C2, More LOG problems

Logs is the only thing on C2 i'm really struggling on. Haven't done them for a while and don't know how to go about answering the questions where different bases are used, and where just a number is involved. Here are two examples. I would really appreciate some help.

1. Solve, giving your answer to 3 significant figures:
log2X + log4X = 2

2a). Given that 3 + 2log2X = log2Y, show that Y=8(x)squared.

b). Hence, or otherwise, find the roots (alpha sign) and (beta sign) where (alpha) < (beta), of the equation:
3 + 2log2X = log2(14x - 3).

c). Show that log2(alpha) = -2

d). Calculate log2(beta), giving your answer to 3 significant figures.

Thank you for any help you can give.

Reply 1

Knogle

Question 1:

lgx/lg2 + lgx/lg4 = 2

lg4lgx + lg2lgx = 2lg2lg4
(lg4 + lg2)lgx = 2lg2lg4
lgx = 2lg2lg4 / (lg4 + lg2) = ...

Reply 2

meef cheese

JasonN

2)a) 3 + 2log2X = log2Y
=> 3 + log2X² = log2Y
=>2^( 3 + log2X²) = 2^(log2Y)
=> 2³.2^log2X² = y
=> y = 8x²

Reply 3

JasonN

e-unit

2)a) 3 + 2log2X = log2Y
=> 3 + log2X² = log2Y
=>2^( 3 + log2X²) = 2^(log2Y)
=> 2³.2^log2X² = y
=> y = 8x²

Thank you for your reply, but can you please explain for me how you got to 2^( 3 + log2X²) = 2^(log2Y) I don't understand.

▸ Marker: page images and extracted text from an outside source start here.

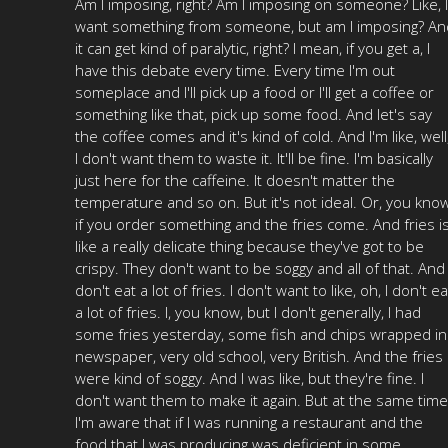
Am I imposing, right? Am I imposing on someone? Like, I
want something from someone, but am I imposing? An
it can get kind of paralytic, right? I mean, if you get a, I
have this debate every time. Every time I'm out
someplace and I'll pick up a food or I'll get a coffee or
something like that, pick up some food. And let's say
the coffee comes and it's kind of cold. And I'm like, well
I don't want them to waste it. It'll be fine. I'm basically
just here for the caffeine. It doesn't matter the
temperature and so on. But it's not ideal. Or, you know
if you order something and the fries come. And fries i
like a really delicate thing because they've got to be
crispy. They don't want to be soggy and all of that. And 
don't eat a lot of fries. I don't want to like, oh, I don't ea
a lot of fries. I, you know, but I don't generally, I had
some fries yesterday, some fish and chips wrapped in
newspaper, very old school, very British. And the fries
were kind of soggy. And I was like, but they're fine. I
don't want them to make it again. But at the same time
I'm aware that if I was running a restaurant and the
food that I was producing was deficient in some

and how you got from that to the answer.

Reply 4

Knogle

He just introduced the two, and made the existing terms the order of the value "2".

Did that make sense?

Reply 5

JasonN

Knogle

He just introduced the two, and made the existing terms the order of the value "2".

Did that make sense?

I understand what you mean, i just don't understand why that was done.

What rule is that?
And why does 2^(log2Y) = y

Sorry for my lack of understanding, just haven't been taught it for a while.

Reply 6

Knogle

JasonN

I understand what you mean, i just don't understand why that was done.

What rule is that?
And why does 2^(log2Y) = y

Sorry for my lack of understanding, just haven't been taught it for a while.

That isn't a rule per se, it's just something he introduced to solve the equation.

And this is a general rule of thumb: x^log_xa = a.

Reply 7

JasonN

Knogle

That isn't a rule per se, it's just something he introduced to solve the equation.

And this is a general rule of thumb: x^log_xa = a.

Right.

And the number 2 was introduced as the base in this question is 2?

Pretty much, yes.

You can save time by also remembering loga - logb = log(a/b).
in Q1 and Q2 apply this.
So Q2 would be 3= log2(y/x^2) hence 2^3= y/x^2

Reply 10

The Orientalist

Knogle

lgx/lg2 + lgx/lg4 = 2

You meant lnx/ln2+lnx/ln4=2 right?

Reply 11

meef cheese

Pravin

You meant lnx/ln2+lnx/ln4=2 right?

They're both correct.

Actually, you can take logs of any base you like.

ln = base e and lg = base 10

Reply 12

JasonN

Anyone had a go at parts b/c/d.

Just had another go and really am struggling.

Reply 13

The Orientalist

For b, solve the quadratic equation 8x^2-14x+3=0 The solutions represent alpha and beta where alpha smaller than beta. I'm sure you can do c and d after this, good luck.

Reply 14

Knogle

Pravin

You meant lnx/ln2+lnx/ln4=2 right?

Both are correct. ln is just log_e.

Reply 15

WilliamSlim

Original post by Knogle

Question 1:

I'm stuck on this question and the above method of working out makes no sense to me

atm all i know is to do

logX/log2 + logX/log4=2
and then

logX*log4 + log2*logX = 2

But after that i am lost

(edited 9 years ago)